* Problem statement *
Pictures aside, each entry has to be returned exactly as it stands.

* Study material *
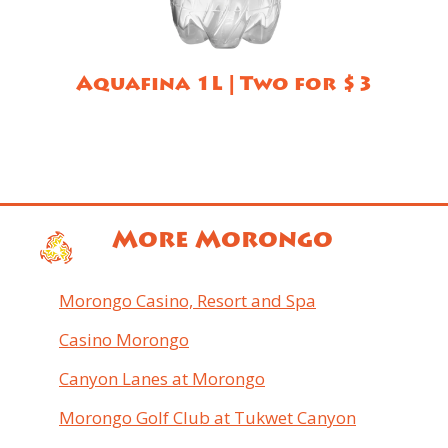
Aquafina 1L | Two for $3
More Morongo
Morongo Casino, Resort and Spa
Casino Morongo
Canyon Lanes at Morongo
Morongo Golf Club at Tukwet Canyon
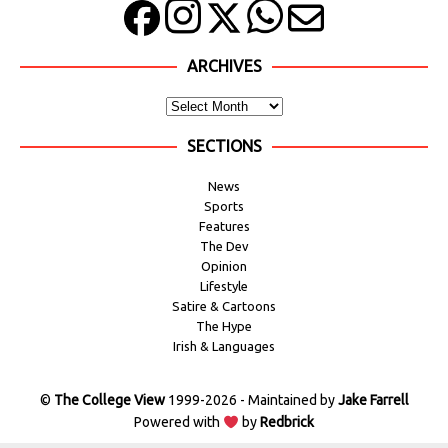
ARCHIVES
SECTIONS
News
Sports
Features
The Dev
Opinion
Lifestyle
Satire & Cartoons
The Hype
Irish & Languages
©
The College View
1999-2026 - Maintained by
Jake Farrell
Powered with
by
Redbrick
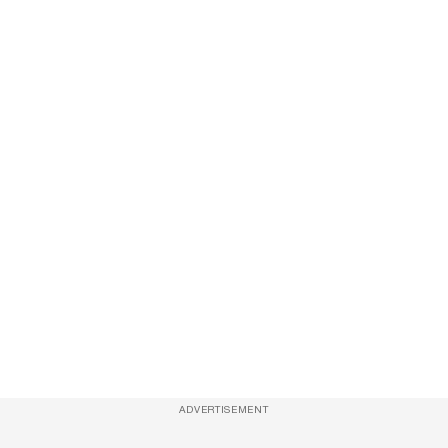
ADVERTISEMENT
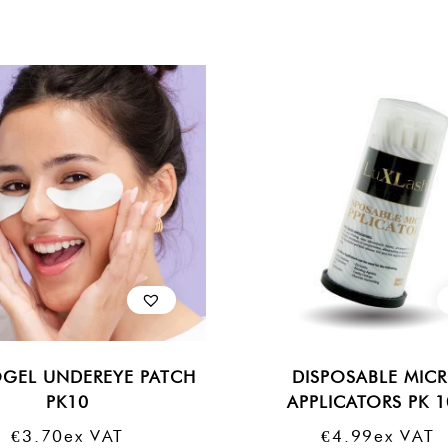
GEL UNDEREYE PATCH
DISPOSABLE MIC
PK10
APPLICATORS PK 
€
3.70
Ex VAT
€
4.99
Ex VAT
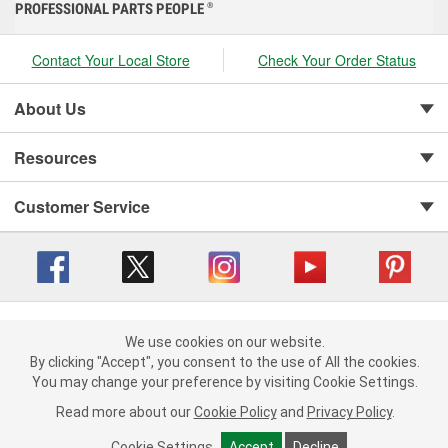
PROFESSIONAL PARTS PEOPLE
®
Contact Your Local Store
Check Your Order Status
About Us
Resources
Customer Service
Copyright © 2008-2026 O'Reilly Auto Parts v 416a09a8b (cl82s) cv1562
Privacy Policy
|
We use cookies on our website.
Your Privacy Choices
|
Cookie Settings
|
We use cookies on our website. By clicking "Accept", you consent to
By clicking "Accept", you consent to the use of All the cookies.
Terms of Use
|
Consumer Privacy Data Notice
|
the use of All the cookies.
You may change your preference by visiting Cookie Settings.
California Transparency in Supply Chain Act
|
Order & Shipping FAQs
You may change your preference by visiting Cookie Settings.
Read
Read more about our
more about our
Cookie Policy
Cookie Policy
and
and
Privacy Policy
Privacy Policy
.
.
Cookie Settings
Cookie Settings
Accept
Accept
Decline
Decline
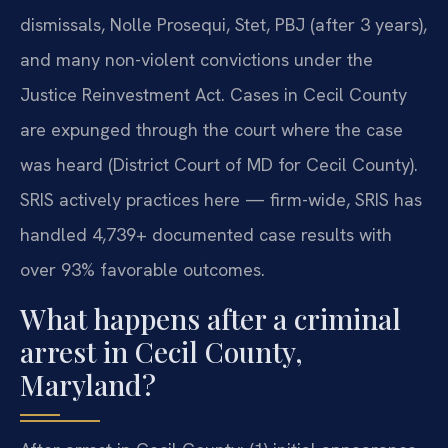
dismissals, Nolle Prosequi, Stet, PBJ (after 3 years),
and many non-violent convictions under the
Justice Reinvestment Act. Cases in Cecil County
are expunged through the court where the case
was heard (District Court of MD for Cecil County).
SRIS actively practices here — firm-wide, SRIS has
handled 4,739+ documented case results with
over 93% favorable outcomes.
What happens after a criminal
arrest in Cecil County,
Maryland?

* Response area *
Aquafina 1L | Two for $3
More Morongo
Morongo Casino, Resort and Spa
Casino Morongo
Canyon Lanes at Morongo
Morongo Golf Club at Tukwet Canyon
ARCHIVES
SECTIONS
News
Sports
Features
The Dev
Opinion
Lifestyle
Satire & Cartoons
The Hype
Irish & Languages
©
The College View
1999-2026 - Maintained by
Jake Farrell
Powered with
by
Redbrick
ADVERTISEMENT
GEL UNDEREYE PATCH
DISPOSABLE MIC
PK10
APPLICATORS PK 
€
3.70
Ex VAT
€
4.99
Ex VAT
PROFESSIONAL PARTS PEOPLE
®
Contact Your Local Store
Check Your Order Status
About Us
Resources
Customer Service
Copyright © 2008-2026 O'Reilly Auto Parts v 416a09a8b (cl82s) cv1562
Privacy Policy
|
We use cookies on our website.
Your Privacy Choices
|
Cookie Settings
|
We use cookies on our website. By clicking "Accept", you consent to
By clicking "Accept", you consent to the use of All the cookies.
Terms of Use
|
Consumer Privacy Data Notice
|
the use of All the cookies.
You may change your preference by visiting Cookie Settings.
California Transparency in Supply Chain Act
|
Order & Shipping FAQs
You may change your preference by visiting Cookie Settings.
Read
Read more about our
more about our
Cookie Policy
Cookie Policy
and
and
Privacy Policy
Privacy Policy
.
.
Cookie Settings
Cookie Settings
Accept
Accept
Decline
Decline
dismissals, Nolle Prosequi, Stet, PBJ (after 3 years),
and many non-violent convictions under the
Justice Reinvestment Act. Cases in Cecil County
are expunged through the court where the case
was heard (District Court of MD for Cecil County).
SRIS actively practices here — firm-wide, SRIS has
handled 4,739+ documented case results with
over 93% favorable outcomes.
What happens after a criminal
arrest in Cecil County,
Maryland?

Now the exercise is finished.